Varela and Lynskey, fifth-graders at Riverside Elementary, went to Karen Johnson, their teacher, after they saw a news report about poor kids in other countries. With the help of organizations like World Food Program USA and the Jimmy Carter Center, Riverside has raised more than $2,000 for kids in Nairobi, Kenya through a program called Coins4Kids.
Johnson's class, spearheaded by Varela and Lynskey, accounted for $400, and they helped spread the idea to the eight other fifth-grade classes.
"We didn't think it would catch on that well at first with other classes," Varela said. "People always feel bad, but don't really do anything about it. But now we're actually doing something to help them."
The success of the program has caused the duo to re-think their end of February closing date.
"It makes me feel really good that we're actually helping save lives," Lynskey said. "Because people were dying, and we're helping, and it makes me feel like I can do pretty much anything."

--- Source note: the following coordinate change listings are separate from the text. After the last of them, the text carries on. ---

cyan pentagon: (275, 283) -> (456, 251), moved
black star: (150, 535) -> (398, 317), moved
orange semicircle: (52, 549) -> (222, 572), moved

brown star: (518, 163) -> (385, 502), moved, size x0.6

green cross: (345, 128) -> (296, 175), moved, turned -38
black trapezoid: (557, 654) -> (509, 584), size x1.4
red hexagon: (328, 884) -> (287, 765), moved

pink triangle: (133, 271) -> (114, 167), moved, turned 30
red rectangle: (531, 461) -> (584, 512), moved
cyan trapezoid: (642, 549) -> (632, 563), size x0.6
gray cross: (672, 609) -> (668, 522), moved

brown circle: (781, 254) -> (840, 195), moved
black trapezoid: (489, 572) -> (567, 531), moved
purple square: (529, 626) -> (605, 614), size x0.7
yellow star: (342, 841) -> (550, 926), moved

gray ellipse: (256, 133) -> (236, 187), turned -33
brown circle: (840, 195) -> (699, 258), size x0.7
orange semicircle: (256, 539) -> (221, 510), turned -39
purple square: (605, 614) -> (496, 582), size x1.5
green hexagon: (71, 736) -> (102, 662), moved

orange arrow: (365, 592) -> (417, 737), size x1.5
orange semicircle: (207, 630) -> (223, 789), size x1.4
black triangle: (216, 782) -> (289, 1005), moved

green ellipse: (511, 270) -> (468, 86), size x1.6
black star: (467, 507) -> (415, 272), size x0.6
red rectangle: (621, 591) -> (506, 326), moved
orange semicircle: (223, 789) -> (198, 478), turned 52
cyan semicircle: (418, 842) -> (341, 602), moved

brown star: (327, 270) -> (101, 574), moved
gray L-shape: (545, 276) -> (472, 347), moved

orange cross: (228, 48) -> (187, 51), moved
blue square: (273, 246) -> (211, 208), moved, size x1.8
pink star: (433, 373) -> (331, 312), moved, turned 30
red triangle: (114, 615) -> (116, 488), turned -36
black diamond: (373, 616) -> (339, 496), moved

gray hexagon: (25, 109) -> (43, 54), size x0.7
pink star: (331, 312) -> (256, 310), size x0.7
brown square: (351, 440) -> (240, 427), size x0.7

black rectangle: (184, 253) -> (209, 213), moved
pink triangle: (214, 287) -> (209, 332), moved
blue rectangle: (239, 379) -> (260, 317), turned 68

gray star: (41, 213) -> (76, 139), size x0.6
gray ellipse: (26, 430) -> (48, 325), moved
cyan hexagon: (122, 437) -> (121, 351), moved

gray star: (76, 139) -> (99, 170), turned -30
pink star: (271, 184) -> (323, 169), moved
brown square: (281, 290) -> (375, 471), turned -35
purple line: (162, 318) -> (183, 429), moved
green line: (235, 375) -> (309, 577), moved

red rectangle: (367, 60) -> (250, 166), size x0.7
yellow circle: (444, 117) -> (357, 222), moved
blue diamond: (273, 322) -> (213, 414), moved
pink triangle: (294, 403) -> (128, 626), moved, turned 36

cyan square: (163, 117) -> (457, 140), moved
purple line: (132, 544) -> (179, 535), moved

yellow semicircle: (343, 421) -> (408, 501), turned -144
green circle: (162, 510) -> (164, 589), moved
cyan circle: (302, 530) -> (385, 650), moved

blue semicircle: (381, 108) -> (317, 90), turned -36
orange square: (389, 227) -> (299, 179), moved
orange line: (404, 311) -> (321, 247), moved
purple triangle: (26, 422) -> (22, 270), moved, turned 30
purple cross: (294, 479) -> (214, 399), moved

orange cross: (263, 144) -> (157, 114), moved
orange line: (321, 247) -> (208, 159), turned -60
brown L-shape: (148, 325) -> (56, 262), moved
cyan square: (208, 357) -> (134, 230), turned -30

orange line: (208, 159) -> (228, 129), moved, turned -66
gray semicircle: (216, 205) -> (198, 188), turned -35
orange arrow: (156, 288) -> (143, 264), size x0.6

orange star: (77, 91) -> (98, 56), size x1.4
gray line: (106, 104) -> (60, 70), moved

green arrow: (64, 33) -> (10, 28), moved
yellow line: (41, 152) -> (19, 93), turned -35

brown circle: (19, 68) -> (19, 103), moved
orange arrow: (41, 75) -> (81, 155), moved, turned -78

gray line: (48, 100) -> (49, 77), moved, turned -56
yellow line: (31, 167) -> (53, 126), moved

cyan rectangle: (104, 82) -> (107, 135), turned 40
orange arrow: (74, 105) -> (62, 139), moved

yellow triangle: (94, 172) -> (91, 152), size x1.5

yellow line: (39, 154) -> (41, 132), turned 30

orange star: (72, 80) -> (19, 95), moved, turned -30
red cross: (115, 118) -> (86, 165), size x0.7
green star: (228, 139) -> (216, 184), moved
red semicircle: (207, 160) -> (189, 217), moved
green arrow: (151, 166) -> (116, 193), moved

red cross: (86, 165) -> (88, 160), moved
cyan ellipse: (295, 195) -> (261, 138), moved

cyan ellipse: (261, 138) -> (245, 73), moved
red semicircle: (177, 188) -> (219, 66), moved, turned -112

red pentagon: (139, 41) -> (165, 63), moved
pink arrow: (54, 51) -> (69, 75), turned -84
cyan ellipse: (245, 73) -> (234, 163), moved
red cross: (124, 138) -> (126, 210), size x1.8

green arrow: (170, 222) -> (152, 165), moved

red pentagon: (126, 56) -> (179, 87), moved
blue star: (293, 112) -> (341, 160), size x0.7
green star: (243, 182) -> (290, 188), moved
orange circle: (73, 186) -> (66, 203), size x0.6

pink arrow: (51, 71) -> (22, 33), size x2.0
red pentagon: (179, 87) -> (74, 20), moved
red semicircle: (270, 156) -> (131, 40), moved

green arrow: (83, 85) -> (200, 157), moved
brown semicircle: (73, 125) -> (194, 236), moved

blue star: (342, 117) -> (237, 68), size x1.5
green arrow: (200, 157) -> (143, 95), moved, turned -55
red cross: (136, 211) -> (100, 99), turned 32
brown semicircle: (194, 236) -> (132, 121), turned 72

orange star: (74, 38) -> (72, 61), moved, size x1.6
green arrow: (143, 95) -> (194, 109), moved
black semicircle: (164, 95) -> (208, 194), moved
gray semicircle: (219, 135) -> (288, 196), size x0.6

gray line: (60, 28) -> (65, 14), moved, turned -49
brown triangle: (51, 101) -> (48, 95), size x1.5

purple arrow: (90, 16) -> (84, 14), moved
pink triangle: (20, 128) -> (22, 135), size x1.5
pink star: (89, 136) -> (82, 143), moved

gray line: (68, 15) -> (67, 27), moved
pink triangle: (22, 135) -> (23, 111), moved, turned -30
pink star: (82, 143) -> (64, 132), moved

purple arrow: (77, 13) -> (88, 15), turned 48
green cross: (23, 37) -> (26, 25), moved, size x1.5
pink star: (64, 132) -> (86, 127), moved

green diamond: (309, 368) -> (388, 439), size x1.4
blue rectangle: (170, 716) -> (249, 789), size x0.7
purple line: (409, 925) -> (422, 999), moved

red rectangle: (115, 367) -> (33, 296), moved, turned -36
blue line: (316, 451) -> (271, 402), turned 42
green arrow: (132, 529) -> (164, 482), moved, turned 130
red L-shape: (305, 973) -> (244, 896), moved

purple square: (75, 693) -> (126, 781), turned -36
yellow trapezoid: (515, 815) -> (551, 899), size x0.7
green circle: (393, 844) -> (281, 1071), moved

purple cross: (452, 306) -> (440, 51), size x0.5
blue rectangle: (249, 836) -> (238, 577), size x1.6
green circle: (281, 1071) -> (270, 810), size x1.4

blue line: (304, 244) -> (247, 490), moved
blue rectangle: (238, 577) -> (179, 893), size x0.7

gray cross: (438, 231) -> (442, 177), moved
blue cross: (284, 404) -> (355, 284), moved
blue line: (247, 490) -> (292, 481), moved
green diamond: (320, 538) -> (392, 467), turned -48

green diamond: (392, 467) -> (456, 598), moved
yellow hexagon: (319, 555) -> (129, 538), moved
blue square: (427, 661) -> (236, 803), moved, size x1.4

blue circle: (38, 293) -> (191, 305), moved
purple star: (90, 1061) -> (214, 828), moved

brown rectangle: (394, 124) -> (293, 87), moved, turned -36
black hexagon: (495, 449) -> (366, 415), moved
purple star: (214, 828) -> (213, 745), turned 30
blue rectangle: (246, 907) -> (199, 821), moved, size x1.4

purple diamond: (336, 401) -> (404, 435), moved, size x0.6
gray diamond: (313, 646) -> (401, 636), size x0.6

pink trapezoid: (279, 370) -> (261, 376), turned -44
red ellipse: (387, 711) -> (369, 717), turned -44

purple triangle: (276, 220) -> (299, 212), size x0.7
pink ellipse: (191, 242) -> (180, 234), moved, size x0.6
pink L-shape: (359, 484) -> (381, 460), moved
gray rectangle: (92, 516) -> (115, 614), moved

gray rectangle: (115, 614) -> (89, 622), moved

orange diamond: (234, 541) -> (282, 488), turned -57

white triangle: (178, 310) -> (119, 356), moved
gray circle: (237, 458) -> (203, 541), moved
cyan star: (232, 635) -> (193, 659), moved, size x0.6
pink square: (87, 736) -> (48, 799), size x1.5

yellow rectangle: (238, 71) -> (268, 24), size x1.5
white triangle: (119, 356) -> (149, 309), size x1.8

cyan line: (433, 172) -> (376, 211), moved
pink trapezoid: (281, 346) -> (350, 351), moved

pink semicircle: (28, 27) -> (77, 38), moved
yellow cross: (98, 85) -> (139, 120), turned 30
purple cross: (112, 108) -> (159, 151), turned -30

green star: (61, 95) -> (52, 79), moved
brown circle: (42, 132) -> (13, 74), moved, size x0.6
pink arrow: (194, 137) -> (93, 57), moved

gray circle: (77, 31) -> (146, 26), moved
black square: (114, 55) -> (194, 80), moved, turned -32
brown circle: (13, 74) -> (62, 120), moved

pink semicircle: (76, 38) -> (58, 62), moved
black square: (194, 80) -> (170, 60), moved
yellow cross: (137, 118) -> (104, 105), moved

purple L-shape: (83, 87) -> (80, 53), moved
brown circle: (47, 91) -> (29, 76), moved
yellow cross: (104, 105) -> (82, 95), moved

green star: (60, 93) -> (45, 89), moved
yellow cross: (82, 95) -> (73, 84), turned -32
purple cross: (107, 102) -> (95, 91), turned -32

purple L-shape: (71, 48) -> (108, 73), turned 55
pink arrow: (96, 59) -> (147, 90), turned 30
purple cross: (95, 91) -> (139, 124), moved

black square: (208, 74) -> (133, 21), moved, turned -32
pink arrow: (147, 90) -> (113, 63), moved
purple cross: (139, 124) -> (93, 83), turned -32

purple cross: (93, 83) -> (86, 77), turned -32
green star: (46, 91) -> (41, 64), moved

Johnson, who has taught for 27 years, said she's never seen two kids develop this kind of project, much less watch it spread to the rest of the grade.
Riverside Principal Craig Barlow has made community service a priority in the school, but like Johnson said, Varela and Lynskey have surpassed his expectations.
Through the World Food Program, DVDs of kids in Nairobi were sent to explain the need for funding, and how the money was used to help in school and to fight hunger.
Measurements were given to explain the impact. Varela said. For example, one cup of coins could feed two children for an entire school year, and 25 cents feeds one child for one day. Fifty dollars could feed one child for an entire school year.
Some of the impact can be seen on YouTube at a channel called "Molly's World," which follows the daily life of a girl who received food from the World Food Program.
"I think that's what made them so excited, because they could see the benefits," Johnson said.